━━━━━ Records for processing

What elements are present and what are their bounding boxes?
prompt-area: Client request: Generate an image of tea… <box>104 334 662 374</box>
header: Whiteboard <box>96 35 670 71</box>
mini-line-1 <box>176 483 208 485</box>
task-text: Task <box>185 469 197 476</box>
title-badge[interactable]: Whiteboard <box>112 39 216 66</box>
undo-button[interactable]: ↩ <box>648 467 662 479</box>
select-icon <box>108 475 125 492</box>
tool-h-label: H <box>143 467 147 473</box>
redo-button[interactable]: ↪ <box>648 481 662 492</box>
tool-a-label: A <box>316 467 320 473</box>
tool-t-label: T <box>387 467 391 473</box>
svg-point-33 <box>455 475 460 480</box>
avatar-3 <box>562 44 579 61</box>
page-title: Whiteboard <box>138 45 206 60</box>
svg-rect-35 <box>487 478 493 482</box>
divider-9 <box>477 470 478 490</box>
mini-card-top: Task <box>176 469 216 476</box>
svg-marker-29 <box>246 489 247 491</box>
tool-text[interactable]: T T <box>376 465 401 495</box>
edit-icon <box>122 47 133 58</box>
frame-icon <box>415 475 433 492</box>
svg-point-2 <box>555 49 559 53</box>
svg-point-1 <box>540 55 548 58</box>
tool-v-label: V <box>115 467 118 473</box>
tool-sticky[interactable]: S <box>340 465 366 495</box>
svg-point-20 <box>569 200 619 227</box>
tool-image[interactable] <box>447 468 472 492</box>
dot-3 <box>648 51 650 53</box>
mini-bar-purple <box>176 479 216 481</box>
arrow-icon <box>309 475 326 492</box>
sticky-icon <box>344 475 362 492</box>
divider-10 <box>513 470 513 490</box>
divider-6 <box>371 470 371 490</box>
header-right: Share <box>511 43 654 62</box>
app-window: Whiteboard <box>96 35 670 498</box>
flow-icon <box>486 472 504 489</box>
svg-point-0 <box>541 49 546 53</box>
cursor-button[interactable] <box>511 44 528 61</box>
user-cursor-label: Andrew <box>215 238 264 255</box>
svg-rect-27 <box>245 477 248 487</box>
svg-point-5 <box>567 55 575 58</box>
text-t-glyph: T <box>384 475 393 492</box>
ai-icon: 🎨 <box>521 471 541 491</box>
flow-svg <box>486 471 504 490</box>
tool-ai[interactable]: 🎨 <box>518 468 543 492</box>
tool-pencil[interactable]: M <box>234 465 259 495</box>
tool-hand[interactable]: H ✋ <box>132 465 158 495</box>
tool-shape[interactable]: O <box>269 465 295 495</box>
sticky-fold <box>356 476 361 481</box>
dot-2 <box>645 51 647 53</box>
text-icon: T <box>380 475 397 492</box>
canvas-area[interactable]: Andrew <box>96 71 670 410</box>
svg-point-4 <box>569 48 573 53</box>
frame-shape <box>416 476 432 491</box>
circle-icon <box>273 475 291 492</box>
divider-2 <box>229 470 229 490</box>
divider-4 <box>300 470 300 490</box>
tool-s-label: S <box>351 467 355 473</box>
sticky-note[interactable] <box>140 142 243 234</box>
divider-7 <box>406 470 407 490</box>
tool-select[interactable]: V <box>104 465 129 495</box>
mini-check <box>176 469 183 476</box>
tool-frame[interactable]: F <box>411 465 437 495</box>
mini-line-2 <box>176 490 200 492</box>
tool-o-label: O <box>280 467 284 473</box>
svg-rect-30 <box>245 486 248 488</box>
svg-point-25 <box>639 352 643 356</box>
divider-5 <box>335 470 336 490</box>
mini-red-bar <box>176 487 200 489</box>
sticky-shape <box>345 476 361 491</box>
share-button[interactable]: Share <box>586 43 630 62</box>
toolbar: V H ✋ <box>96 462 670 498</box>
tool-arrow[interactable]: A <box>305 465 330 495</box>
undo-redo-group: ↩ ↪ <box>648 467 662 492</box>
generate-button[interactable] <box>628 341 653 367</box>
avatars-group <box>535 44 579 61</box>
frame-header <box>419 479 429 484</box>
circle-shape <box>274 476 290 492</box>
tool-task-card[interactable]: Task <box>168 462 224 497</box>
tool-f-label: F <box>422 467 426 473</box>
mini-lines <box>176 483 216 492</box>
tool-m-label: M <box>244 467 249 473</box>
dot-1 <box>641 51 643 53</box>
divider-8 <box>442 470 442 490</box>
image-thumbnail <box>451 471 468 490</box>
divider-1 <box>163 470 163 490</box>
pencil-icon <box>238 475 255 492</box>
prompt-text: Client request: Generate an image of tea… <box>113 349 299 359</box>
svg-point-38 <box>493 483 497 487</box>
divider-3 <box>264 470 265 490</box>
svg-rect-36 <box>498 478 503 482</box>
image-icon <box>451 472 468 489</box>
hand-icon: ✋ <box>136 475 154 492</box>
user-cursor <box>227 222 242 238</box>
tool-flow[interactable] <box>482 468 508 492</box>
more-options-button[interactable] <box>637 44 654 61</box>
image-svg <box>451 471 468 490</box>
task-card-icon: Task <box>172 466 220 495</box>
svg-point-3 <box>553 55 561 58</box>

━━━━━━━━━━

_Aim of the task_. Once you have read the entries, reproduce each one exactly.

_Response for this exercise_.
What elements are present and what are their bounding boxes?
prompt-area: Client request: Generate an image of tea… <box>104 334 662 374</box>
header: Whiteboard <box>96 35 670 71</box>
mini-line-1 <box>176 483 208 485</box>
task-text: Task <box>185 469 197 476</box>
title-badge[interactable]: Whiteboard <box>112 39 216 66</box>
undo-button[interactable]: ↩ <box>648 467 662 479</box>
select-icon <box>108 475 125 492</box>
tool-h-label: H <box>143 467 147 473</box>
redo-button[interactable]: ↪ <box>648 481 662 492</box>
tool-a-label: A <box>316 467 320 473</box>
tool-t-label: T <box>387 467 391 473</box>
svg-point-33 <box>455 475 460 480</box>
avatar-3 <box>562 44 579 61</box>
page-title: Whiteboard <box>138 45 206 60</box>
svg-rect-35 <box>487 478 493 482</box>
divider-9 <box>477 470 478 490</box>
mini-card-top: Task <box>176 469 216 476</box>
svg-marker-29 <box>246 489 247 491</box>
tool-text[interactable]: T T <box>376 465 401 495</box>
edit-icon <box>122 47 133 58</box>
frame-icon <box>415 475 433 492</box>
svg-point-2 <box>555 49 559 53</box>
svg-point-1 <box>540 55 548 58</box>
tool-v-label: V <box>115 467 118 473</box>
tool-sticky[interactable]: S <box>340 465 366 495</box>
svg-point-20 <box>569 200 619 227</box>
tool-image[interactable] <box>447 468 472 492</box>
dot-3 <box>648 51 650 53</box>
mini-bar-purple <box>176 479 216 481</box>
arrow-icon <box>309 475 326 492</box>
sticky-icon <box>344 475 362 492</box>
divider-10 <box>513 470 513 490</box>
divider-6 <box>371 470 371 490</box>
header-right: Share <box>511 43 654 62</box>
app-window: Whiteboard <box>96 35 670 498</box>
flow-icon <box>486 472 504 489</box>
svg-point-0 <box>541 49 546 53</box>
cursor-button[interactable] <box>511 44 528 61</box>
user-cursor-label: Andrew <box>215 238 264 255</box>
svg-rect-27 <box>245 477 248 487</box>
svg-point-5 <box>567 55 575 58</box>
text-t-glyph: T <box>384 475 393 492</box>
ai-icon: 🎨 <box>521 471 541 491</box>
flow-svg <box>486 471 504 490</box>
tool-ai[interactable]: 🎨 <box>518 468 543 492</box>
tool-pencil[interactable]: M <box>234 465 259 495</box>
tool-hand[interactable]: H ✋ <box>132 465 158 495</box>
tool-shape[interactable]: O <box>269 465 295 495</box>
sticky-fold <box>356 476 361 481</box>
dot-2 <box>645 51 647 53</box>
text-icon: T <box>380 475 397 492</box>
canvas-area[interactable]: Andrew <box>96 71 670 410</box>
svg-point-4 <box>569 48 573 53</box>
frame-shape <box>416 476 432 491</box>
circle-icon <box>273 475 291 492</box>
divider-2 <box>229 470 229 490</box>
divider-4 <box>300 470 300 490</box>
tool-s-label: S <box>351 467 355 473</box>
sticky-note[interactable] <box>140 142 243 234</box>
divider-7 <box>406 470 407 490</box>
tool-select[interactable]: V <box>104 465 129 495</box>
mini-check <box>176 469 183 476</box>
tool-frame[interactable]: F <box>411 465 437 495</box>
mini-line-2 <box>176 490 200 492</box>
tool-o-label: O <box>280 467 284 473</box>
svg-rect-30 <box>245 486 248 488</box>
svg-point-25 <box>639 352 643 356</box>
divider-5 <box>335 470 336 490</box>
mini-red-bar <box>176 487 200 489</box>
sticky-shape <box>345 476 361 491</box>
share-button[interactable]: Share <box>586 43 630 62</box>
toolbar: V H ✋ <box>96 462 670 498</box>
tool-arrow[interactable]: A <box>305 465 330 495</box>
undo-redo-group: ↩ ↪ <box>648 467 662 492</box>
generate-button[interactable] <box>628 341 653 367</box>
avatars-group <box>535 44 579 61</box>
frame-header <box>419 479 429 484</box>
circle-shape <box>274 476 290 492</box>
tool-task-card[interactable]: Task <box>168 462 224 497</box>
tool-f-label: F <box>422 467 426 473</box>
mini-lines <box>176 483 216 492</box>
tool-m-label: M <box>244 467 249 473</box>
dot-1 <box>641 51 643 53</box>
divider-8 <box>442 470 442 490</box>
image-thumbnail <box>451 471 468 490</box>
divider-1 <box>163 470 163 490</box>
pencil-icon <box>238 475 255 492</box>
prompt-text: Client request: Generate an image of tea… <box>113 349 299 359</box>
svg-point-38 <box>493 483 497 487</box>
divider-3 <box>264 470 265 490</box>
svg-rect-36 <box>498 478 503 482</box>
image-icon <box>451 472 468 489</box>
hand-icon: ✋ <box>136 475 154 492</box>
user-cursor <box>227 222 242 238</box>
tool-flow[interactable] <box>482 468 508 492</box>
more-options-button[interactable] <box>637 44 654 61</box>
image-svg <box>451 471 468 490</box>
task-card-icon: Task <box>172 466 220 495</box>
svg-point-3 <box>553 55 561 58</box>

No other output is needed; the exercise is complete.